OpenAI will also compensate Axel Springer for using its content to train the artificial intelligence models that power ChatGPT and its photo-generating sibling, DALL-E. The Associated Press has a similar deal with OpenAI, which has access to its archives to train its models. However, it doesn’t encompass any provisions for ChatGPT-generated content, which appears to be a new development with Axel Springer. 

Since ChatGPT’s launch, artists, creators, and corporate intellectual property owners have been concerned AI companies were using their work without pay. At the start of the year, a trio of commercial artists sued Stability AI and Midjourney, alleging copyright infringement; in July, a group of authors led by comedian Sarah Silverman sued OpenAI and Meta for allegedly using their books to train their AI models.
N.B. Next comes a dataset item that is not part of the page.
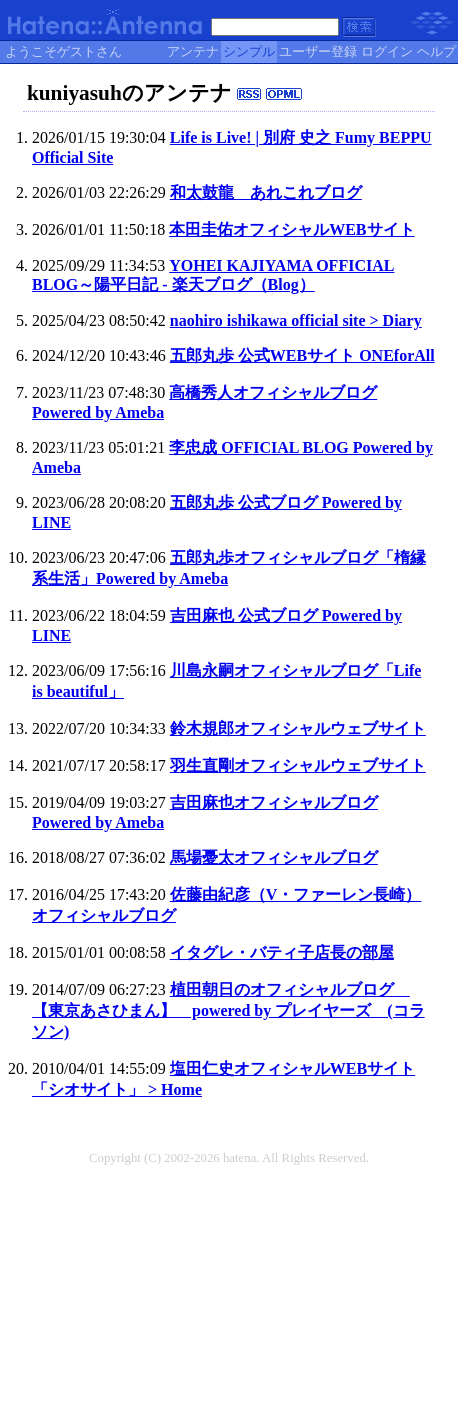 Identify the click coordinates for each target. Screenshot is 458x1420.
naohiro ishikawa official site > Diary (296, 320)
News media publishers in particular have been concerned over their work being used by AI developers. In October, a trade association representing 2,200 media organizations released a paper alleging their news articles made up the bulk of the data used to train AI models from companies like OpenAI and Google

Those concerns extend to corporate executives, too. Barry Diller urged courts to redefine “fair use” to exclude AI training from exceptions to copyrighted material. And at a conference in November, Elon Musk, who was a cofounder of OpenAI before leaving in 2018, said that all AI companies were using copyrighted work to train their models and denials they were doing so were a “lie.” 

Against that backdrop, Axel Springer took a different approach. This summer, CEO Mathias Döpfner signaled his openness to using AI at his company to pursue his “digital only” vision for the future of media. “We want to be ahead of the curve,” Döpfner told Fortune editor-in-chief Alyson Shontell. “We want to be at the forefront of these innovations.”

He went on to say it was apparent many aspects of journalism were outdated, such as when reporters rewrite articles already published by other outlets, a practice known as “aggregating.” In his Fortune interview Döpfner speculated he would prefer AI take over this sort of work, so he could hire “more investigative reporters, more experts who are reporting on certain topics, more great writers.” The goal for Axel Springer, according to Döpfner, was to “proactively” make these adjustments in the era of AI so they weren’t forced on the company. The newly signed agreement with OpenAI does not include provisions for AI-generated content for Axel Springer’s news sites, a company spokesperson told Fortune.

Döpfner framed the OpenAI deal as an evolution of journalism. “We want to explore the opportunities of AI-empowered journalism—to bring quality, societal relevance, and the business model of journalism to the next level,” he said.

The deal between OpenAI and Axel Springer is not exclusive, meaning that presumably the news publisher could explore other deals. When asked what they might consist of a spokesperson for Axel Springer replied, “They should, just like this one, value the role of journalistic IP for tech products and the overall relevance of journalism for society.”